Kürt Halk Önderi Abdullah Öcalan'ın da Dîlok'ta eylemde yerini aldığını söyleyen Korsan İbo, "Önderlik de oradaydı, bütün Apocular oradaydı. Yanılmıyorsam eylem adresi Pirsûs’un Remil Caddesi’ydi. Fevzi Aslansoy’un cenazesi Remil Caddesi’nde serhildana dönüştü. Aramızda başta Önderlik olmak üzere Kemal Pir, Ali Haydar Kaytan, Mustafa Gezgör, Hayri Durmuş, Hamza Bindal ve Kesire Yıldırım da vardı. Kurdistan Devrimcileri adına bildiriler dağıtıldı" diyor.

Korsan İbo, Öcalan’ın siması bilinmese de isminin herkes tarafından bilindiğini, duyulduğu vurguluyor ve ekliyor: “Kitle çok kalabalıktı. Herkes duyabilsin diye biz üç kişi Önderliği omuzlarımıza aldık. Güvenlik nedeniyle Önderlik sırtını polisin olduğu tarafa vermişti. Polisin saldıracağını tahmin ettiğinden konuşmasını çok kısa tuttu ve hemen indi. Ardından arkadaşlar onu apar topar alandan çıkardılar. Önderliği sadece biz ve yakın çevreler biliyordu. Kim olduğunu bilmiyorlardı ama ismini duymuşlardı. Çünkü Apocular bir efsane gibi dolaşıyordu halkın arasında. Bu eylem öncesi Önderlik orada birçok kişi ile görüşüyor ve hazırlıklar bu temelde gelişiyor."

Fotoğraftaki Önderlikti

Polisin eyleme saldırdığını belirten Korsan İbo, şöyle devam ediyor: "Saldırıyla beraber biz de uzaklaşmaya çalıştık. Cemil heval ve Kemal heval ile birlikte oradan ayrılmaya çalışırken polisler Kemal arkadaşı içimizden çekip aldılar. Cemil heval ise kendisini son anda polislerden kurtardı. Diğer devrimci örgütlerle beraber bir kamyona bindik ve Pirsûs’tan çıkmak istedik ancak kamyonun plakasından ötürü hepimizi yakalayıp karakola götürdüler. Gözaltındayken polis elindeki fotoğrafı herkese tek tek gösteriyordu; ‘Fotoğraftaki kişi kim? Tanıyor musunuz’ diye soruyordu. Fotoğraf, Önderliğe aitti. Fakat polisler Önderliği sırtından çekebilmişlerdi ve kim olduğu anlaşılmıyordu.”

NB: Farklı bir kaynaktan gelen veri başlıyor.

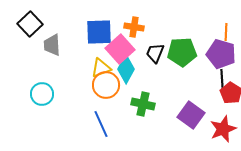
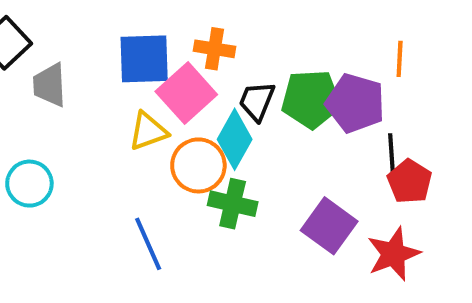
purple pentagon: (221, 54) -> (355, 103), moved
cyan diamond: (126, 69) -> (235, 139), moved
orange circle: (106, 85) -> (198, 165), moved

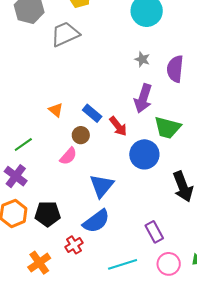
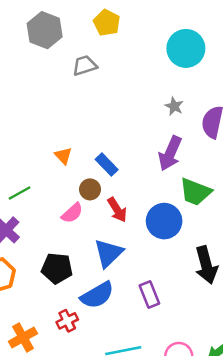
gray trapezoid: (65, 34) -> (85, 66), size x0.7
red arrow: (118, 126) -> (117, 210), moved
black pentagon: (48, 214) -> (57, 268), moved
purple rectangle: (154, 232) -> (149, 295), moved

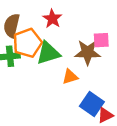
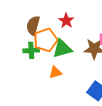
orange triangle: (70, 77) -> (55, 72), moved

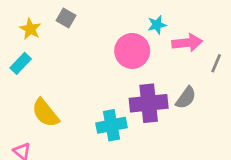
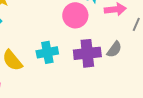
cyan cross: (112, 125) -> (47, 52), moved

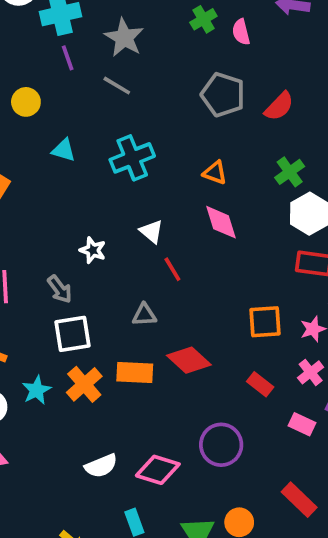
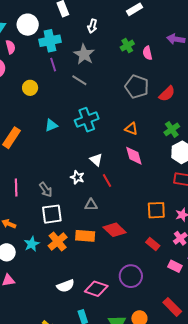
cyan triangle: (64, 150) -> (51, 125), moved, turned -40
white star: (93, 250) -> (77, 177), moved

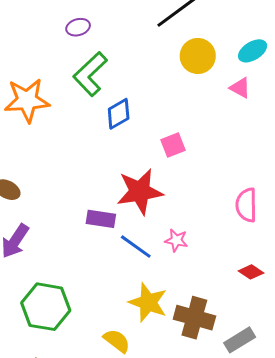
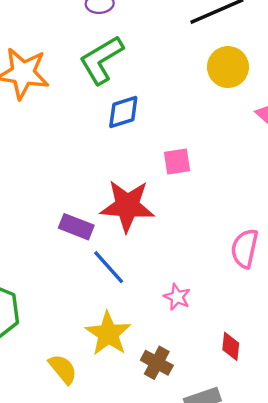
pink star: (176, 240) -> (177, 297), moved
red diamond: (251, 272) -> (231, 346), moved, turned 50
brown cross: (194, 318) -> (157, 363), size x0.7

Kemal Pir'den direnişe davet

Eylem sonrası Pirsûs’a yoğun bir polis takviyesi yapılıyor. Korsan İbo, kentteki olağanüstü durum için şöyle diyor: "Adeta Kurdistan devrimcilerini yakalama seferberliği başlatılmıştı.” Gözaltında yaşadıklarını ise şöyle anlatıyor: “Polisler karakolda kimlik tespiti yapmak için herkesi teker teker çağırıyor, sorguya alıyordu. Sıra bana geldiğinde polisler birden saldırmaya başladı. Burnum kanıyordu. Polisin saldırısına tepki olarak kimlik bilgilerimi vermeyi reddettim. Zaten alınan hiçbir arkadaş kimlik bilgilerini vermedi. Bu esnada polisler bana ‘Tuvalete git burnunu yıka’ dediler. Tuvalete doğru giderken yolda Kemal Pir arkadaşla karşılaştım. Kemal heval o halimi görünce, ‘Diren, diren’ diyerek yanımdan geçti. İlerleyen saatlerde Kemal arkadaşı da yanımıza getirdiler. Kemal arkadaş bize moral vermeye başladı.

Hayri heval bir ax demedi

İşkencelerden geçirildiklerini dile getiren Korsan İbo, sözlerine şöyle devam ediyor: “İşkence gördük. Uykuya daldığım bir ara Kemal heval beni dürterek kaldırdı. Gözlerimi açtığımda ‘Ne oldu’ dedim; o da, ‘Kulağını duvara ver bir ses geliyor’ dedi. Kulağımızı duvara verdiğimizde sadece sopa sesleri geliyordu. Meğerse bu sırada Hayri hevali bir bavul dolusu bildiriyle yakalamışlar ve onu da karakola getirmişler. Gün boyu Hayri hevale işkence etmişler. ‘Bu bavul dolusu bildiriyi senin elinde yakaladık ve senindir, nereden aldın’ diyorlardı; Hayri heval ise hep ‘Yok’ diyordu. O kadar işkenceye rağmen Hayri hevalin bir ‘ax’ dediğini bile duymadık. Kemal hevale ‘Sen kapıya vurma ben vuracağım, protesto edeceğim’ dedim. Kemal heval kabul etmedi; ‘Beraber vuracağız’ dedi. Birlikte protesto etmeye başladık.”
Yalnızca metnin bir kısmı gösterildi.